One winter my father read all fourteen volumes of Fortescue’s History of the British Army. The public library got it for him and he sat, smoking and reading and tipping cigarette ash into the fire or the fireplace. He made ashtrays on a wood lathe but he rarely used them. I was falling asleep the other night many years later when I realised how much I liked my mother for not nagging him about this. As a child, I recorded the behaviour. As an adult I know it would driven me crazy. You see ? Stories are everything.
I rarely read the pure history that delighted my Late Victorian father. It’s too big, I can’t digest it and I always feel I am missing something, I wish there were someone to explain. But I love stories because stories always tell you about the teller, as well as those involved. It is nowadays more common for some history to be offered in the form of eye witness accounts. I looked up the word history and its roots are in observation, record, analysis and enquiry. Most of us only learn by mistakes and looking back – that’s history. The bigger the numbers of people involved an endeavour, the slower we are to learn, unless there is a formal core of people somewhere driving things and even then …
Earlier this year, I was asked to take part in a documentary about sitcom. For once the fee was reasonable, the cars provided, the location appropriate. The likeable team was tiny and the producer began by opening her laptop and quoting to me something touching, favourable and appreciative , said about me by a man I had never met. So when I saw that Mark Gatiss and Ian Hallard were appearing in Boys in the Band at the Park Theatre, I wrote in appreciation. Gatiss (he of Sherlock fame) invited me to come and see the play (bang on, check for the tour), which I did, and stayed briefly to meet the man. It is a demanding piece, dependent like cooking green vegetables on being just so. And I came away thinking of all the stories I have listened to, funny and terrible, bad and sad, sometimes all at the same time.

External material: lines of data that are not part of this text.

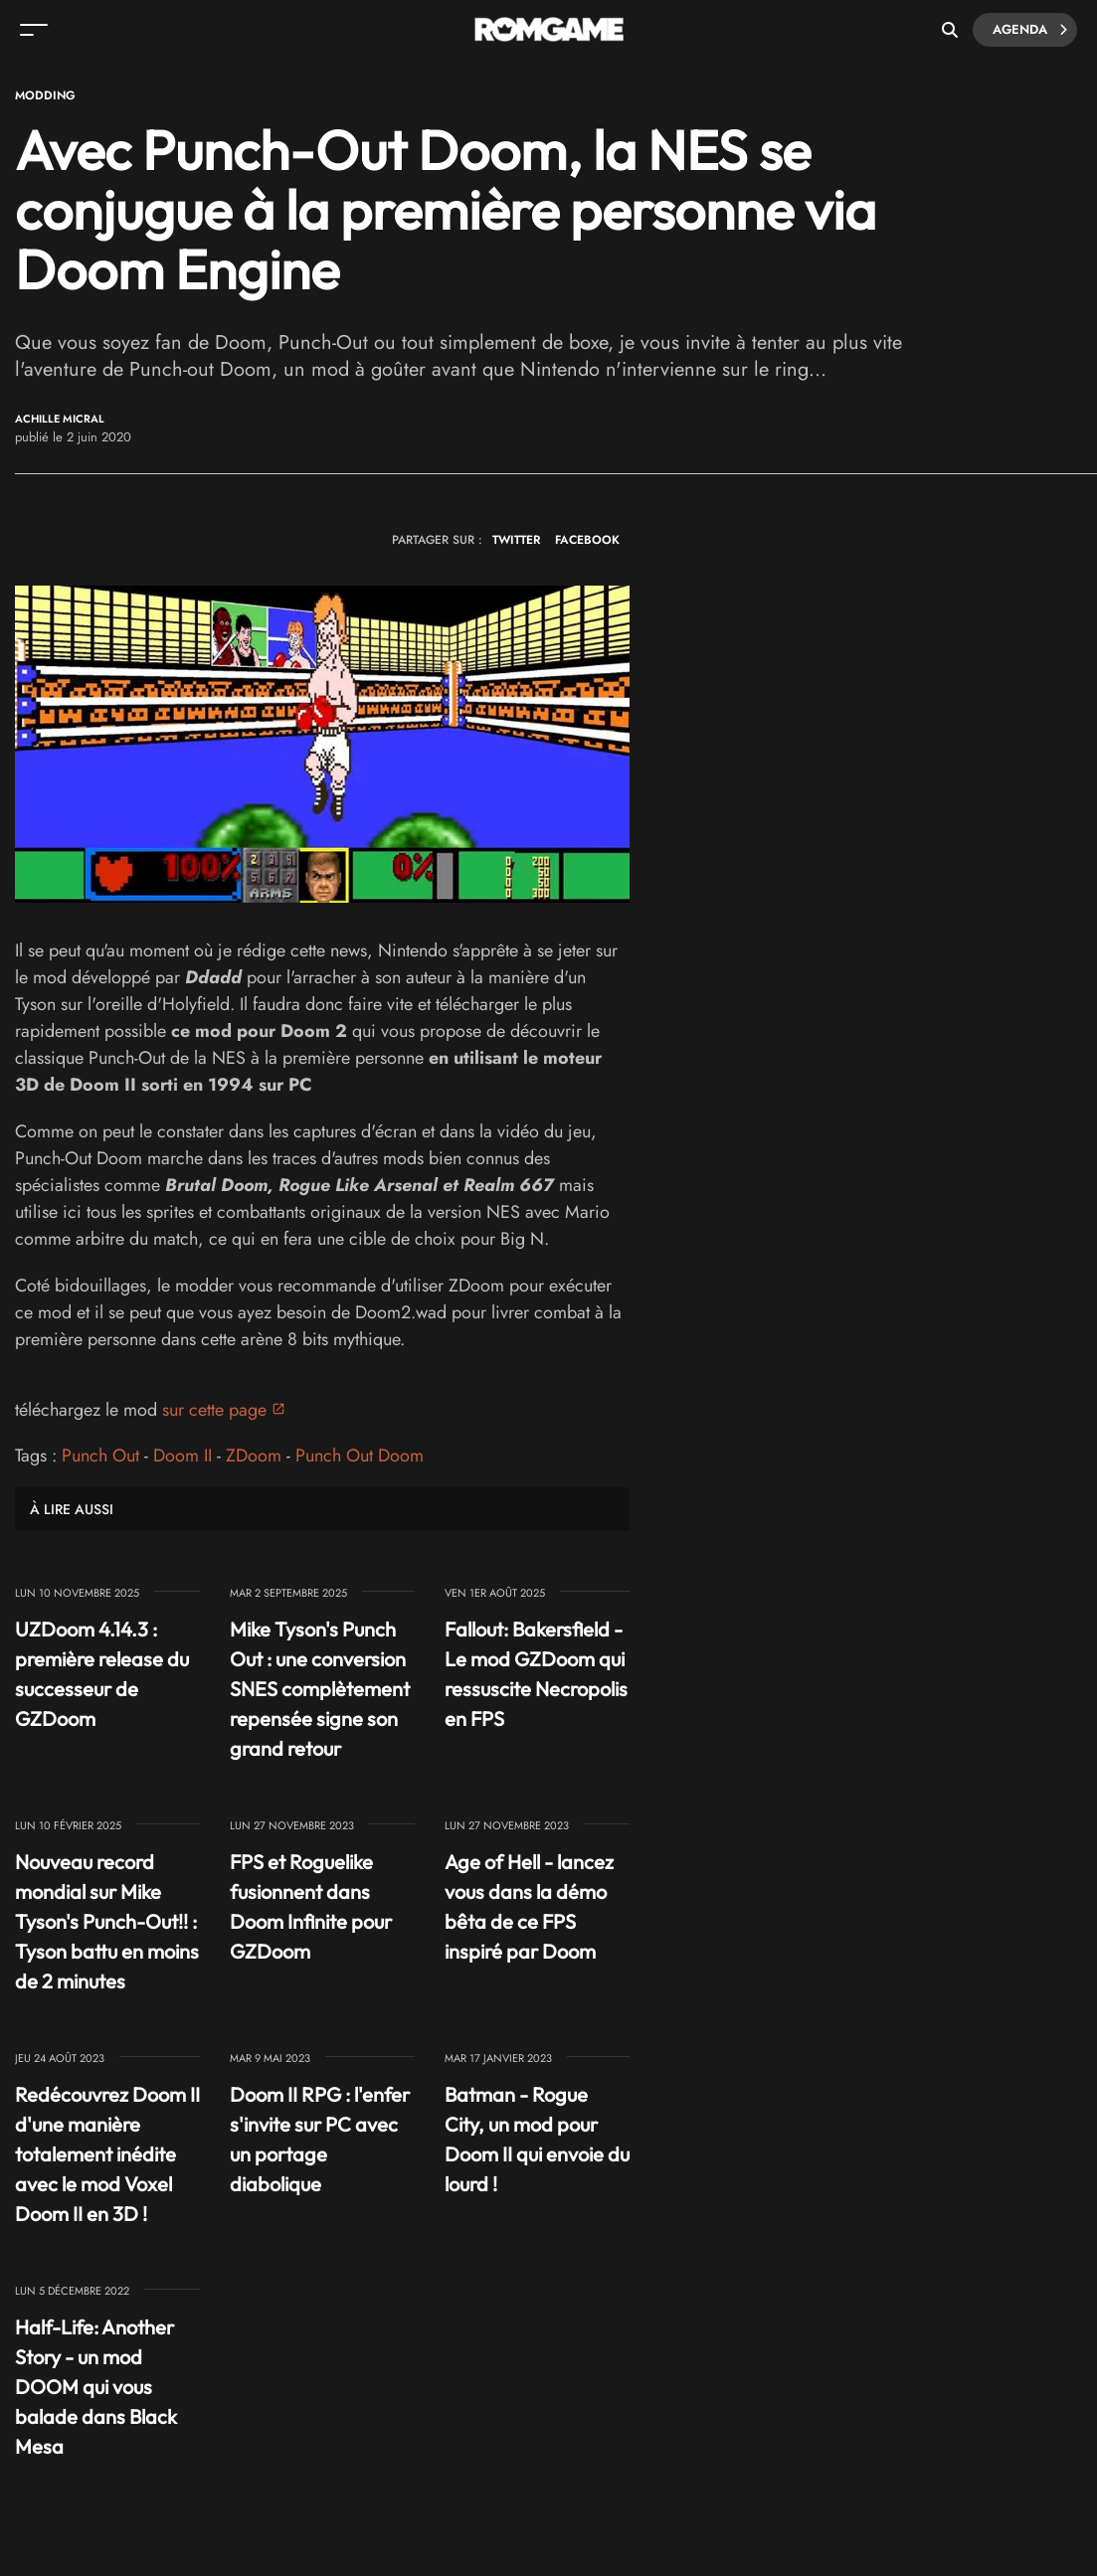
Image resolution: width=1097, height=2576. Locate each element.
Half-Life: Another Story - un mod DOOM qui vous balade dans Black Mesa (96, 2387)
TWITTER (516, 540)
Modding (45, 95)
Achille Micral (59, 419)
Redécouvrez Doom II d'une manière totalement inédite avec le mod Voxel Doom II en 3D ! (107, 2154)
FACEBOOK (587, 540)
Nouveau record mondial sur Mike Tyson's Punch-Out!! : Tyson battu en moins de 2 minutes (107, 1921)
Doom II (182, 1455)
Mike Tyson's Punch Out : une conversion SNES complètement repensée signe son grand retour (320, 1689)
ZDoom (253, 1455)
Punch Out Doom (359, 1455)
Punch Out (100, 1455)
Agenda (1030, 30)
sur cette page (214, 1410)
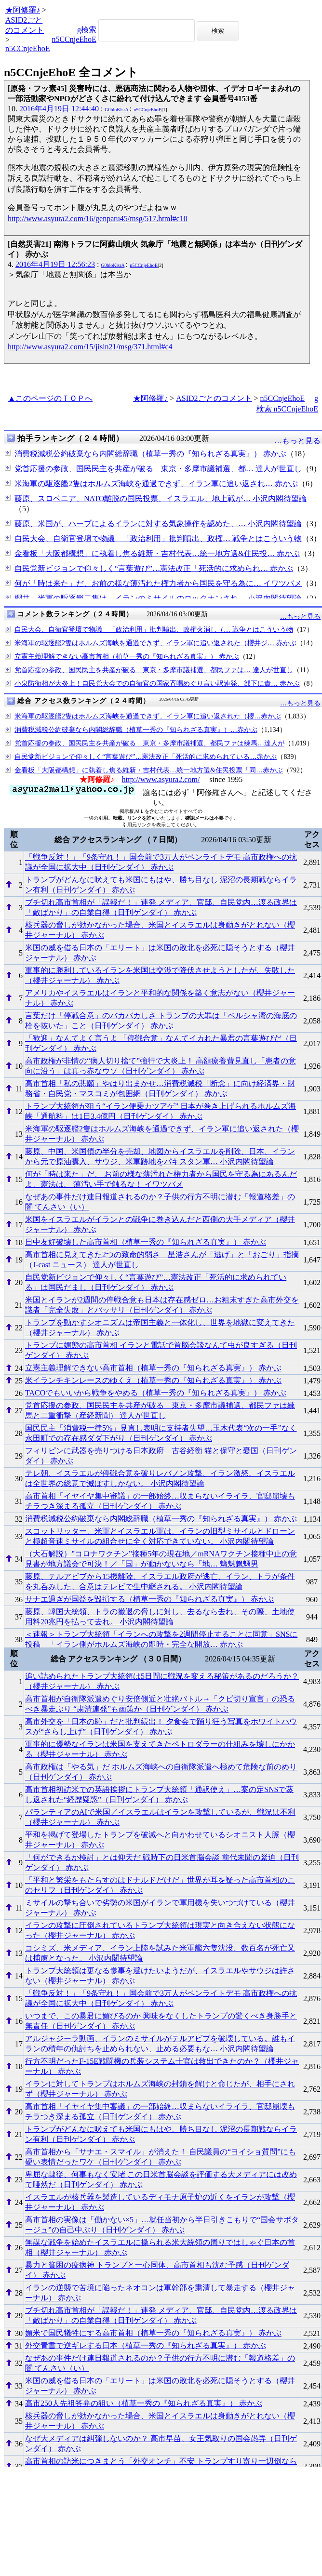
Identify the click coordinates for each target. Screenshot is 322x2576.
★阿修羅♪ (22, 10)
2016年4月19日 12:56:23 (55, 264)
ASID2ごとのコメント (214, 398)
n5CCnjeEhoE (27, 48)
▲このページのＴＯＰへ (50, 398)
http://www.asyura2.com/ (161, 779)
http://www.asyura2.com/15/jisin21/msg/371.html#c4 (90, 347)
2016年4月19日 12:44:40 (59, 109)
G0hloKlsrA (116, 109)
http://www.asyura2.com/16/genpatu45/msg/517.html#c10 (98, 218)
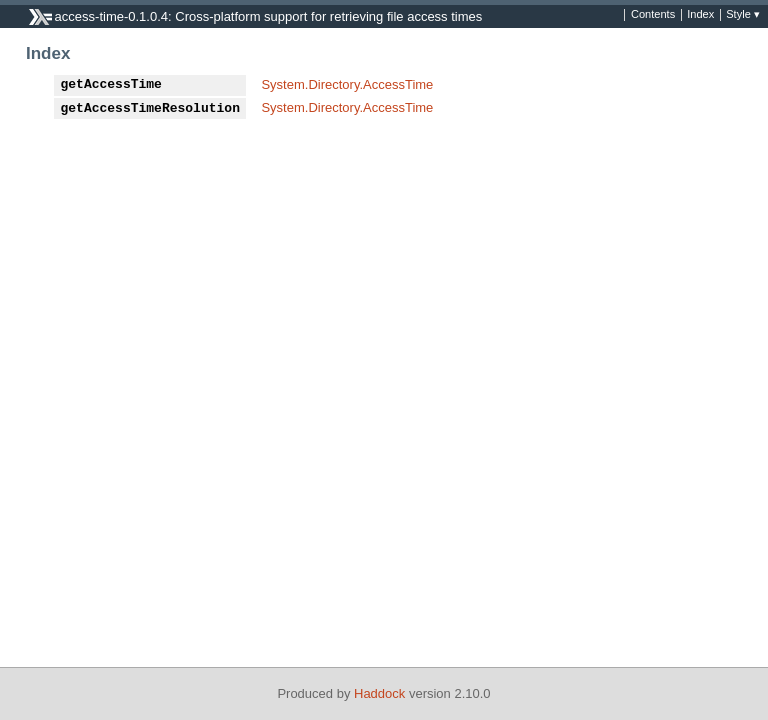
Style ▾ (743, 15)
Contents (653, 15)
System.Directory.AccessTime (347, 84)
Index (700, 15)
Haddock (379, 693)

Sometimes you learn because you set out to. You may have a history with learning to drive a car but most of us can learn. Some people can learn to sew – I never did. But I learnt some French, probably inspired by a terrific teacher and the glamour inherent in my images of France then – a byword for a certain style. You may learn because it had to be. You may learn because, despite your best efforts, it was never going to happen. You may learn through unhappiness and failure or great success and achievement. Or both. To me the important thing is learning. My father used to ask “Did you learn something today ?” and very often I wanted to tell him what went wrong, whether I was a pupil or in my very brief teaching career. He would listen with great patience and then repeat the question. To him, no day was “bad” if you learned something. This idea has been absorbed, probably through repetition, into my viscera. “Oh God” I pray “let me learn.” The repetition of the blinkered donkey dragging the millstone round and round is another kind of violence. The donkey has no chance to learn unless he runs away – that way he might be hungry, wounded or unhappy but he might learn something.
Sometimes what you learn hurts you. Sometimes it shines a light too bright or just right. Either way, a story can do that. There are many who cannot learn until they find the story that speaks to them. It is the opposite of The Godfather: it is never business, always personal. I sat beside a young woman from Brazil doing doctoral work in nanotechnology in a large provincial British city where she had failed to make meaningful friends and told her about a segment about the Siege of Stalingrad in the series The World at War when, despite starvation and cold, the libraries stayed open. She loved the idea, a story from history. We have axed 8,000 jobs in British libraries over the past six years. Where are the storytellers?